Он кричит, падает на колени, и стреляет, он кричит и стреляет, кричит, стреляет. Пули пролетают насквозь Deus Brânquia, и Жабробог не реагирует.
Пистолет нагревается в руках Стрикланда, кисти его дрожат от отдачи.
Он закрывает лицо руками и отшатывается, ожидая возмездия, Deus Brânquia смотрит на него, терпеливый и неизменный.
Стрикланд вытирает дождь с глаз, он понимает. Этот Жабробог не настоящий. Убить его не получится. Это только рисунок. Больше, чем модель, безупречно детальный. Deus Brânquia настоящий неким образом, словно он изображен кровью Deus Brânquia, и чешуйки на бумаге настоящие, и грязь взята со стен грота, в котором обитает тварь.

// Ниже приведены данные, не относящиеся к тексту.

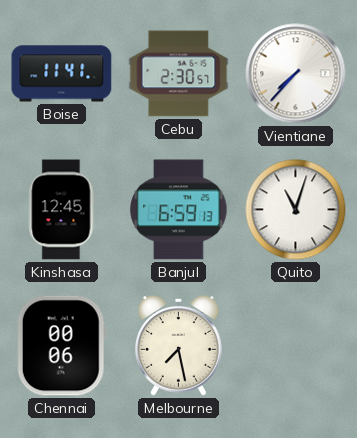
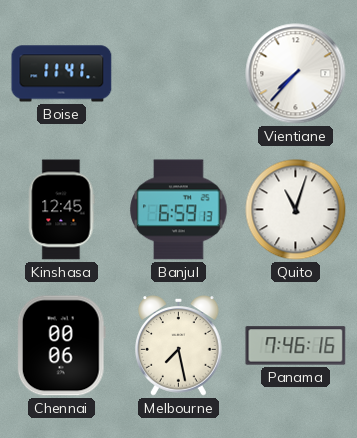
Cebu: 2:30 -> none
Panama: none -> 7:46
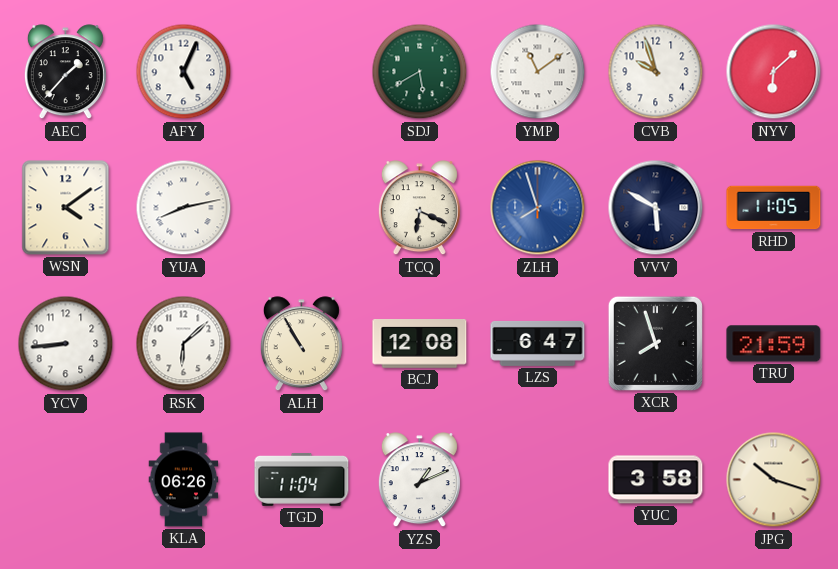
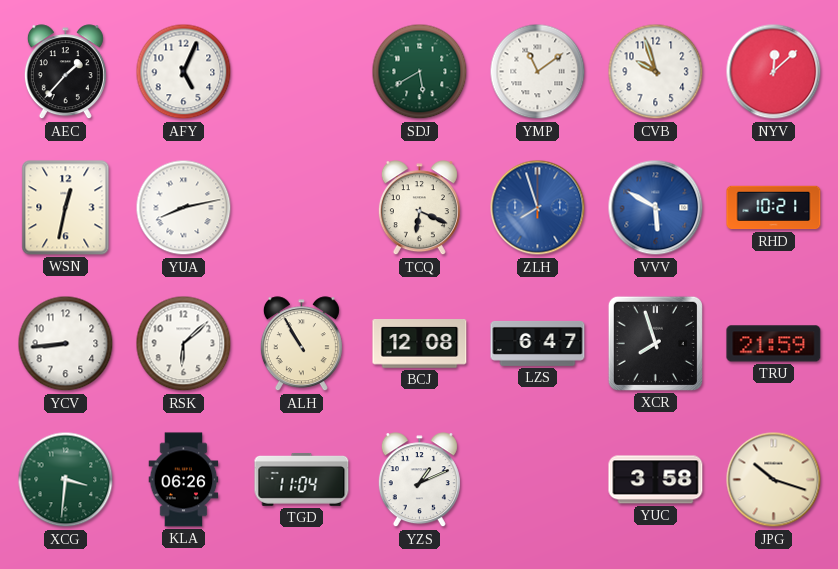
NYV: 6:08 -> 12:08
WSN: 4:09 -> 12:32
VVV dial: navy -> blue
RHD: 11:05 -> 10:21
XCG: none -> 3:31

Стрикланд наклоняет голову, и ему кажется, что Жабробог поднимает руки, предлагает объятие.
Визуальный трюк.
Стрикланд отвергает то, что вспоминает. Но память врывается, вламывается в него. Его погоня за Deus Brânquia, что завершается в той бухте. Как он загнал того в пещеру. Как тот потянулся к Стрикланду, принимая его насилие, гнев и смущение, понимая те обязательства, которые привязывают Стрикланда к божеству по имени генерал Хойт.
Стрикланд в ответ загарпунил Deus Brânquia.
До этого момента он никогда не отдавал себе отчета, что насадил себя на другой конец гарпуна, связав их двоих навечно, рана к ране.
26Элиза не может отрицать, что это некое чудо.
Та единственная ночь, когда она вынуждена идти через город бок о бок с существом, оказывается ночью столь лютого разгула стихии, что улицы и площади пусты. Беглые автомобили прячутся на парковках, водители надеются дождаться ослабления шторма, достойные жалости одиночки кроются на остановках или под козырьками магазинов, в ужасе наблюдают, как вода захлестывает их ботинки.
Тротуары непроходимы, и Элиса с Джайлсом идут по единственной доступной тропе, по центру проезжей части, существо между ними, его жабры раскрыты навстречу дождю.
Она едва бредет, словно промокший халат весит тонны; художник же, несмотря на возраст, неутомим. Но они двигаются недостаточно быстро, тот, кто вломился в «Аркейд синема», может догнать их.
Элиза бросает взгляд назад, ожидая услышать хруст, с которым разрушенный «Кадиллак» покатится за ними, словно танк, или увидеть, как Ричард Стрикланд пойдет через струи дождя.
И уста его снова выплюнут: «Клянусь, я смог бы сделать так, что ты запищишь. Совсем чуть-чуть, а?»
Если не Стрикланд, то какой-нибудь добрый гражданин ринется помогать, а это ничуть не лучше. Элиза лихорадочно оглядывается, мокрые волосы бьют ее по плечам. Требуется второе чудо: машина с ключами зажигания или маниакальный водитель автобуса, не сошедший с маршрута.
Элиза сигнализирует Джайлсу «слишком медленно».
Он не смотрит, и она тянется мимо существа, шевелит пальцами перед лицом художника. Тот хлопает ее по руке, но не в ответ, это лишь попытка привлечь внимание. Джайлс останавливается, существо кренится в сторону, и Элиза едва не опрокидывается с каблуков.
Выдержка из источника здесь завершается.